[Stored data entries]
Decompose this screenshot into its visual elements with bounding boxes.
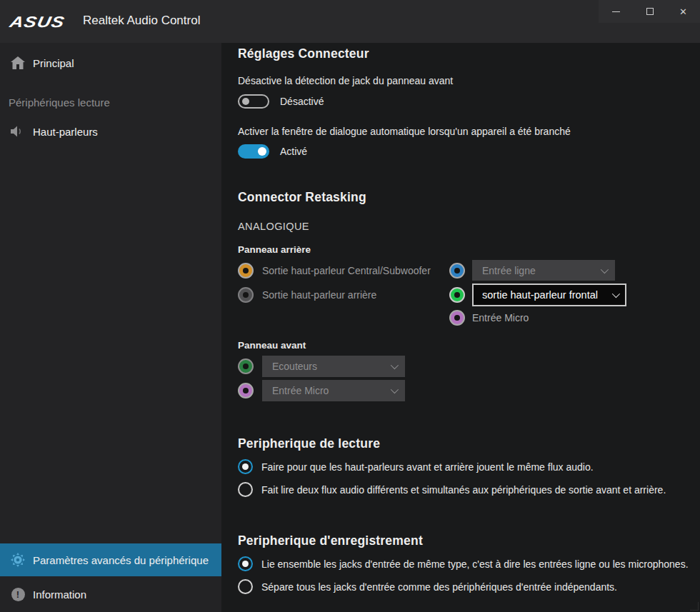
rear-jack-row-1: Sortie haut-parleur Central/Subwoofer En… (238, 260, 615, 281)
sidebar-item-advanced-device-settings[interactable]: Paramètres avancés du périphérique (0, 543, 221, 576)
jack-icon-orange (238, 263, 254, 279)
main-content: Réglages Connecteur Désactive la détecti… (221, 43, 700, 612)
app-window: ASUS Realtek Audio Control ✕ Principal P… (0, 0, 700, 612)
info-icon: ! (10, 588, 26, 601)
resize-grip[interactable] (690, 602, 699, 611)
jack-icon-purple (238, 383, 254, 398)
rear-fixed-jack-2: Sortie haut-parleur arrière (238, 287, 449, 303)
front-speaker-out-select[interactable]: sortie haut-parleur frontal (472, 284, 626, 306)
chevron-down-icon (601, 265, 609, 273)
sidebar-item-speakers[interactable]: Haut-parleurs (0, 117, 221, 146)
jack-label: Sortie haut-parleur Central/Subwoofer (262, 265, 431, 276)
line-in-select[interactable]: Entrée ligne (472, 260, 615, 281)
toggle-label-front-jack-detection: Désactive la détection de jack du pannea… (238, 75, 453, 86)
rear-jack-row-2: Sortie haut-parleur arrière sortie haut-… (238, 284, 626, 306)
toggle-knob (258, 147, 266, 156)
sidebar-item-label: Principal (33, 57, 74, 69)
sidebar-item-principal[interactable]: Principal (0, 49, 221, 77)
window-controls: ✕ (599, 0, 700, 23)
playback-option-same-stream[interactable]: Faire pour que les haut-parleurs avant e… (238, 459, 594, 474)
recording-option-tie-jacks[interactable]: Lie ensemble les jacks d'entrée de même … (238, 556, 689, 571)
rear-panel-label: Panneau arrière (238, 244, 311, 255)
radio-selected-icon (238, 556, 253, 571)
radio-label: Faire pour que les haut-parleurs avant e… (261, 461, 594, 473)
sidebar-item-information[interactable]: ! Information (0, 578, 221, 611)
minimize-button[interactable] (599, 0, 633, 23)
headphones-select[interactable]: Ecouteurs (262, 356, 405, 377)
radio-unselected-icon (238, 482, 253, 497)
subsection-analog: ANALOGIQUE (238, 221, 309, 232)
jack-icon-gray (238, 287, 254, 303)
chevron-down-icon (391, 386, 399, 393)
sidebar-item-label: Information (33, 588, 86, 601)
mic-in-label: Entrée Micro (472, 312, 529, 323)
minimize-icon (612, 11, 620, 12)
radio-label: Sépare tous les jacks d'entrée comme des… (261, 581, 617, 593)
rear-jack-row-3: Entrée Micro (238, 310, 529, 326)
speaker-icon (10, 126, 26, 137)
section-title-connector-settings: Réglages Connecteur (238, 46, 369, 61)
radio-selected-icon (238, 459, 253, 474)
maximize-icon (646, 8, 654, 15)
front-jack-row-2: Entrée Micro (238, 380, 405, 401)
select-value: Entrée Micro (272, 385, 329, 396)
playback-option-different-streams[interactable]: Fait lire deux flux audio différents et … (238, 482, 666, 497)
titlebar: ASUS Realtek Audio Control ✕ (0, 0, 700, 43)
chevron-down-icon (391, 361, 399, 369)
select-value: Entrée ligne (482, 265, 536, 276)
auto-popup-dialog-toggle[interactable] (238, 144, 269, 159)
jack-label: Sortie haut-parleur arrière (262, 289, 376, 301)
front-panel-label: Panneau avant (238, 340, 306, 351)
front-jack-row-1: Ecouteurs (238, 356, 405, 377)
section-title-playback-device: Peripherique de lecture (238, 436, 380, 451)
toggle-label-auto-popup-dialog: Activer la fenêtre de dialogue automatiq… (238, 126, 571, 137)
jack-icon-green (449, 287, 465, 303)
front-jack-detection-toggle[interactable] (238, 94, 269, 109)
front-mic-select[interactable]: Entrée Micro (262, 380, 405, 401)
toggle-state-label: Désactivé (280, 96, 324, 107)
section-title-recording-device: Peripherique d'enregistrement (238, 533, 423, 548)
recording-option-separate-jacks[interactable]: Sépare tous les jacks d'entrée comme des… (238, 579, 617, 594)
close-icon: ✕ (679, 7, 687, 16)
app-title: Realtek Audio Control (83, 14, 200, 28)
radio-unselected-icon (238, 579, 253, 594)
jack-icon-purple (449, 310, 465, 326)
sidebar-item-label: Paramètres avancés du périphérique (33, 554, 209, 566)
jack-icon-blue (449, 263, 465, 279)
toggle-knob (242, 98, 249, 105)
toggle-row-front-jack-detection: Désactivé (238, 94, 324, 109)
toggle-row-auto-popup-dialog: Activé (238, 144, 307, 159)
jack-icon-darkgreen (238, 358, 254, 374)
gear-icon (10, 553, 26, 567)
radio-label: Fait lire deux flux audio différents et … (261, 484, 666, 496)
home-icon (10, 56, 26, 69)
close-button[interactable]: ✕ (666, 0, 700, 23)
sidebar: Principal Périphériques lecture Haut-par… (0, 43, 221, 612)
section-title-connector-retasking: Connector Retasking (238, 190, 366, 205)
sidebar-item-label: Haut-parleurs (33, 126, 98, 138)
radio-label: Lie ensemble les jacks d'entrée de même … (261, 558, 689, 570)
rear-fixed-jack-1: Sortie haut-parleur Central/Subwoofer (238, 263, 449, 279)
select-value: sortie haut-parleur frontal (482, 289, 598, 301)
sidebar-section-playback-devices: Périphériques lecture (9, 96, 110, 109)
chevron-down-icon (612, 290, 620, 298)
select-value: Ecouteurs (272, 361, 317, 372)
maximize-button[interactable] (633, 0, 666, 23)
asus-logo: ASUS (8, 14, 66, 31)
toggle-state-label: Activé (280, 146, 307, 157)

#### What is being asked
Word-for-word output of every record is needed, with images omitted.

#### Exercise solution
Decompose this screenshot into its visual elements with bounding boxes.
rear-jack-row-1: Sortie haut-parleur Central/Subwoofer En… (238, 260, 615, 281)
sidebar-item-advanced-device-settings[interactable]: Paramètres avancés du périphérique (0, 543, 221, 576)
jack-icon-orange (238, 263, 254, 279)
main-content: Réglages Connecteur Désactive la détecti… (221, 43, 700, 612)
app-window: ASUS Realtek Audio Control ✕ Principal P… (0, 0, 700, 612)
info-icon: ! (10, 588, 26, 601)
resize-grip[interactable] (690, 602, 699, 611)
jack-icon-purple (238, 383, 254, 398)
rear-fixed-jack-2: Sortie haut-parleur arrière (238, 287, 449, 303)
front-speaker-out-select[interactable]: sortie haut-parleur frontal (472, 284, 626, 306)
chevron-down-icon (601, 265, 609, 273)
sidebar-item-speakers[interactable]: Haut-parleurs (0, 117, 221, 146)
jack-label: Sortie haut-parleur Central/Subwoofer (262, 265, 431, 276)
line-in-select[interactable]: Entrée ligne (472, 260, 615, 281)
toggle-label-front-jack-detection: Désactive la détection de jack du pannea… (238, 75, 453, 86)
rear-jack-row-2: Sortie haut-parleur arrière sortie haut-… (238, 284, 626, 306)
toggle-knob (258, 147, 266, 156)
sidebar-item-label: Principal (33, 57, 74, 69)
sidebar-item-principal[interactable]: Principal (0, 49, 221, 77)
window-controls: ✕ (599, 0, 700, 23)
playback-option-same-stream[interactable]: Faire pour que les haut-parleurs avant e… (238, 459, 594, 474)
recording-option-tie-jacks[interactable]: Lie ensemble les jacks d'entrée de même … (238, 556, 689, 571)
rear-panel-label: Panneau arrière (238, 244, 311, 255)
radio-selected-icon (238, 556, 253, 571)
radio-label: Faire pour que les haut-parleurs avant e… (261, 461, 594, 473)
sidebar-item-information[interactable]: ! Information (0, 578, 221, 611)
minimize-button[interactable] (599, 0, 633, 23)
headphones-select[interactable]: Ecouteurs (262, 356, 405, 377)
radio-unselected-icon (238, 482, 253, 497)
subsection-analog: ANALOGIQUE (238, 221, 309, 232)
jack-icon-gray (238, 287, 254, 303)
chevron-down-icon (391, 386, 399, 393)
sidebar-item-label: Information (33, 588, 86, 601)
mic-in-label: Entrée Micro (472, 312, 529, 323)
minimize-icon (612, 11, 620, 12)
radio-label: Sépare tous les jacks d'entrée comme des… (261, 581, 617, 593)
rear-jack-row-3: Entrée Micro (238, 310, 529, 326)
speaker-icon (10, 126, 26, 137)
section-title-connector-settings: Réglages Connecteur (238, 46, 369, 61)
radio-selected-icon (238, 459, 253, 474)
maximize-icon (646, 8, 654, 15)
front-jack-row-2: Entrée Micro (238, 380, 405, 401)
select-value: Entrée Micro (272, 385, 329, 396)
playback-option-different-streams[interactable]: Fait lire deux flux audio différents et … (238, 482, 666, 497)
titlebar: ASUS Realtek Audio Control ✕ (0, 0, 700, 43)
chevron-down-icon (391, 361, 399, 369)
select-value: Entrée ligne (482, 265, 536, 276)
auto-popup-dialog-toggle[interactable] (238, 144, 269, 159)
jack-label: Sortie haut-parleur arrière (262, 289, 376, 301)
front-panel-label: Panneau avant (238, 340, 306, 351)
front-jack-row-1: Ecouteurs (238, 356, 405, 377)
section-title-playback-device: Peripherique de lecture (238, 436, 380, 451)
toggle-label-auto-popup-dialog: Activer la fenêtre de dialogue automatiq… (238, 126, 571, 137)
jack-icon-green (449, 287, 465, 303)
front-jack-detection-toggle[interactable] (238, 94, 269, 109)
front-mic-select[interactable]: Entrée Micro (262, 380, 405, 401)
toggle-state-label: Désactivé (280, 96, 324, 107)
section-title-recording-device: Peripherique d'enregistrement (238, 533, 423, 548)
recording-option-separate-jacks[interactable]: Sépare tous les jacks d'entrée comme des… (238, 579, 617, 594)
close-icon: ✕ (679, 7, 687, 16)
app-title: Realtek Audio Control (83, 14, 200, 28)
radio-unselected-icon (238, 579, 253, 594)
jack-icon-purple (449, 310, 465, 326)
sidebar-item-label: Paramètres avancés du périphérique (33, 554, 209, 566)
jack-icon-blue (449, 263, 465, 279)
toggle-knob (242, 98, 249, 105)
toggle-row-front-jack-detection: Désactivé (238, 94, 324, 109)
toggle-row-auto-popup-dialog: Activé (238, 144, 307, 159)
jack-icon-darkgreen (238, 358, 254, 374)
gear-icon (10, 553, 26, 567)
radio-label: Fait lire deux flux audio différents et … (261, 484, 666, 496)
home-icon (10, 56, 26, 69)
close-button[interactable]: ✕ (666, 0, 700, 23)
sidebar: Principal Périphériques lecture Haut-par… (0, 43, 221, 612)
section-title-connector-retasking: Connector Retasking (238, 190, 366, 205)
sidebar-item-label: Haut-parleurs (33, 126, 98, 138)
radio-label: Lie ensemble les jacks d'entrée de même … (261, 558, 689, 570)
rear-fixed-jack-1: Sortie haut-parleur Central/Subwoofer (238, 263, 449, 279)
select-value: sortie haut-parleur frontal (482, 289, 598, 301)
sidebar-section-playback-devices: Périphériques lecture (9, 96, 110, 109)
chevron-down-icon (612, 290, 620, 298)
select-value: Ecouteurs (272, 361, 317, 372)
maximize-button[interactable] (633, 0, 666, 23)
asus-logo: ASUS (8, 14, 66, 31)
toggle-state-label: Activé (280, 146, 307, 157)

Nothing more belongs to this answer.